**Problem**
For the entries below, how many lines include the word "podświetlane"? Give the figure and nothing more.

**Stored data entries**
━━━━━━━━━━━━━━━━
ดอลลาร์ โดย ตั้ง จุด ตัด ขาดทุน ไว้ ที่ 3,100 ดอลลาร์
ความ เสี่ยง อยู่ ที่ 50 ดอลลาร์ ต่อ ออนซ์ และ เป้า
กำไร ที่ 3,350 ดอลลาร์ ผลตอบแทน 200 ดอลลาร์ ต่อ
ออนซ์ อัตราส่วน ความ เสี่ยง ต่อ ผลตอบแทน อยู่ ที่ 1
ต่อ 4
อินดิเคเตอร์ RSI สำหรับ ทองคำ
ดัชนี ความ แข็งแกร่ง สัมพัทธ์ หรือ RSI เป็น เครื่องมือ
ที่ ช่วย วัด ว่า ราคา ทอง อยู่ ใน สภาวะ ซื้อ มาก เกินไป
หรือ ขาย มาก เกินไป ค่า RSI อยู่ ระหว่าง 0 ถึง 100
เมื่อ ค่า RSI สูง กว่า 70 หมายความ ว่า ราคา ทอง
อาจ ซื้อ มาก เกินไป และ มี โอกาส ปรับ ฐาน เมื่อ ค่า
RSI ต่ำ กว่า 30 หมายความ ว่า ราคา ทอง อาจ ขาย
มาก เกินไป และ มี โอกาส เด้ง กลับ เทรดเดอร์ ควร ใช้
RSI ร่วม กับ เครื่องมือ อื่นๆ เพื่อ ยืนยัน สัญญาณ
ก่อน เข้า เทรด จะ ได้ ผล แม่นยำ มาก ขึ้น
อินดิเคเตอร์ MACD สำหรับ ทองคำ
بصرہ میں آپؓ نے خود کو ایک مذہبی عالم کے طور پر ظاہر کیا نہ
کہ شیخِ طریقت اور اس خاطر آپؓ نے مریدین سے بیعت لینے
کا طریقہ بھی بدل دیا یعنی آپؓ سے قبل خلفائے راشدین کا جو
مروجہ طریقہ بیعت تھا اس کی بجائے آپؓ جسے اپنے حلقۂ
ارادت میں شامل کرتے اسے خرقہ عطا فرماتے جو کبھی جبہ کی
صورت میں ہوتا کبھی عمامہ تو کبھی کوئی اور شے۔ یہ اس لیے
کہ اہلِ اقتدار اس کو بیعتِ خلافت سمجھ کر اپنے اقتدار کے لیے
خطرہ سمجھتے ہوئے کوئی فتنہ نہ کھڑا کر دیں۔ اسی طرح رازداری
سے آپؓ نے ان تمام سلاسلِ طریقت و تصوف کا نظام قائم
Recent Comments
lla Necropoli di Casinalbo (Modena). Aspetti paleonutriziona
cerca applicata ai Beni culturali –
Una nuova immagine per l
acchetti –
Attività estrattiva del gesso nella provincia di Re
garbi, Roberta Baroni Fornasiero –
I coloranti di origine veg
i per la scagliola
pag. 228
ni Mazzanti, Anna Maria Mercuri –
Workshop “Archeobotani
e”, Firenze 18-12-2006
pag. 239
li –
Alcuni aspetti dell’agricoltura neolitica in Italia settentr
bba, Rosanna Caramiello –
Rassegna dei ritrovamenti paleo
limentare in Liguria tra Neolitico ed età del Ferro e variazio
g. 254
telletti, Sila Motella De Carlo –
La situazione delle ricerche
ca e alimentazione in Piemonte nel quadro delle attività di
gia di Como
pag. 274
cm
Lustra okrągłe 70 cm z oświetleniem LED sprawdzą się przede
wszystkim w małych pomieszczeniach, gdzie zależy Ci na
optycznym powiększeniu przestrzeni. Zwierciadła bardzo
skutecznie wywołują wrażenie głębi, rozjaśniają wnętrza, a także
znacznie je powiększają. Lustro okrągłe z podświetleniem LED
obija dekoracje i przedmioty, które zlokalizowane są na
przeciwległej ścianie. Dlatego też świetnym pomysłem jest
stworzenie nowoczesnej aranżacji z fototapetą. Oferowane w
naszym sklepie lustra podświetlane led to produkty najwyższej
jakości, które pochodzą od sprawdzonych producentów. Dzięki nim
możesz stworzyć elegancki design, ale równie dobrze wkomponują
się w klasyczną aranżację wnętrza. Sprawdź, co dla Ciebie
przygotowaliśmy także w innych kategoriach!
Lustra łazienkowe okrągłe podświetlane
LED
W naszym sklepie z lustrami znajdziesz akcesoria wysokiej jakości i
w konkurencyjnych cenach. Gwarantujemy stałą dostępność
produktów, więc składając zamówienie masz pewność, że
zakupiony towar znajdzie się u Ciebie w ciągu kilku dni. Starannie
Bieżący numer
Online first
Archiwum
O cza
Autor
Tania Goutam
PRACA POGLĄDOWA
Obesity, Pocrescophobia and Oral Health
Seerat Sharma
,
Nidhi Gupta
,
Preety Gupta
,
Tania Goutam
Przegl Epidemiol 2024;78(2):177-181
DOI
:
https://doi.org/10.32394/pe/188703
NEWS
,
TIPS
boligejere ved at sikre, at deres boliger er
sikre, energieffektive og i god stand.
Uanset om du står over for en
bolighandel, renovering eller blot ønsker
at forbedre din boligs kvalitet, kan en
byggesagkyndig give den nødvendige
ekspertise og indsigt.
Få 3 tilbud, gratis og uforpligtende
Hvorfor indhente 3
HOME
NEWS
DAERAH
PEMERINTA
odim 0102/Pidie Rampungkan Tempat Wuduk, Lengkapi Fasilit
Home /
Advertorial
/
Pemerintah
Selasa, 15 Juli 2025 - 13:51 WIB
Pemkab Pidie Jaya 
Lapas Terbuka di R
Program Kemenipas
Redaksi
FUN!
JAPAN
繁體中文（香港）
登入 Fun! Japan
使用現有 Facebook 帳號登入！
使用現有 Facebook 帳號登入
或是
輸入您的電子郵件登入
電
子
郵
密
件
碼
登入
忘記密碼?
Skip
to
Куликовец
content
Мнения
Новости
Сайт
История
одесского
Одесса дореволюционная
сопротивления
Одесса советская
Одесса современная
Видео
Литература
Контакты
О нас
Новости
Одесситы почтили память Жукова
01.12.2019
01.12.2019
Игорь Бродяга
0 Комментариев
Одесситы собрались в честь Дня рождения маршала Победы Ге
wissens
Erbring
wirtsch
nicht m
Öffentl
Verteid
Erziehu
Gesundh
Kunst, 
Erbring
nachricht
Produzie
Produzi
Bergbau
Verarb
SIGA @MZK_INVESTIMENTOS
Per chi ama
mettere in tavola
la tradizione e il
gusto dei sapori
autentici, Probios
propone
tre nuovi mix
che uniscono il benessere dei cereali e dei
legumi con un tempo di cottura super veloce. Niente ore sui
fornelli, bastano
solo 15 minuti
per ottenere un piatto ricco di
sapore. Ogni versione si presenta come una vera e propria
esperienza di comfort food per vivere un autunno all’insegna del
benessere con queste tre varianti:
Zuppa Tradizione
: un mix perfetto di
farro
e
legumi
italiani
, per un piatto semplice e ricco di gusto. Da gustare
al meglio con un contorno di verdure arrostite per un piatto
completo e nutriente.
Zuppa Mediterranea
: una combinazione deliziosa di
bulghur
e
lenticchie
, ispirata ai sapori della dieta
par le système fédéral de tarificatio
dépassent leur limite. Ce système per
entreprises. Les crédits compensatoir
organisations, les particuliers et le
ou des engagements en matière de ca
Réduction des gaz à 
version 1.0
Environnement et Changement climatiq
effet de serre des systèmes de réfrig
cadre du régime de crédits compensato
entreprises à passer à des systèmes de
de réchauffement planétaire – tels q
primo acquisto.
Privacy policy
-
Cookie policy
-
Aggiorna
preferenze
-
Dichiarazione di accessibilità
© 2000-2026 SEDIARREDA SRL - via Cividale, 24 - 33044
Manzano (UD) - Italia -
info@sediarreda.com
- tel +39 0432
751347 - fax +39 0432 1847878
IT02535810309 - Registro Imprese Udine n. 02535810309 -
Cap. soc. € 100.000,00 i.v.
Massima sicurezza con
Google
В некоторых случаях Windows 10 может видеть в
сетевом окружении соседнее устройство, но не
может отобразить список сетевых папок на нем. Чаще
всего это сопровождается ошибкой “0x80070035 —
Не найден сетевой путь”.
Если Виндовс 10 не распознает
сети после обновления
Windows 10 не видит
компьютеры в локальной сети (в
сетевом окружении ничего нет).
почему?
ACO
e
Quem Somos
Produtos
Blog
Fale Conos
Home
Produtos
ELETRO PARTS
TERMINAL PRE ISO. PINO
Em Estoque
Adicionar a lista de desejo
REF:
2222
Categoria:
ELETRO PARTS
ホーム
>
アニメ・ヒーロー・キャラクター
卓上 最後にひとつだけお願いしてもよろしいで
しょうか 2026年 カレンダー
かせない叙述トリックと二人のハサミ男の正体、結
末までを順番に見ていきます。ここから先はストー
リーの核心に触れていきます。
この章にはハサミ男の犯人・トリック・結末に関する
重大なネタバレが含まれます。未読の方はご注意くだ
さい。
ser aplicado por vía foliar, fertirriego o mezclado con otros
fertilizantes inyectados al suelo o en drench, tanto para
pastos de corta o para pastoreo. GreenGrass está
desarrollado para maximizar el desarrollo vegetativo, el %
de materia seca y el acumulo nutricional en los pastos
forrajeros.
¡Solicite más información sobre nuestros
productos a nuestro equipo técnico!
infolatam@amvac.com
━━━━━━━━━━━━━━━━
**Solution to this problem**
2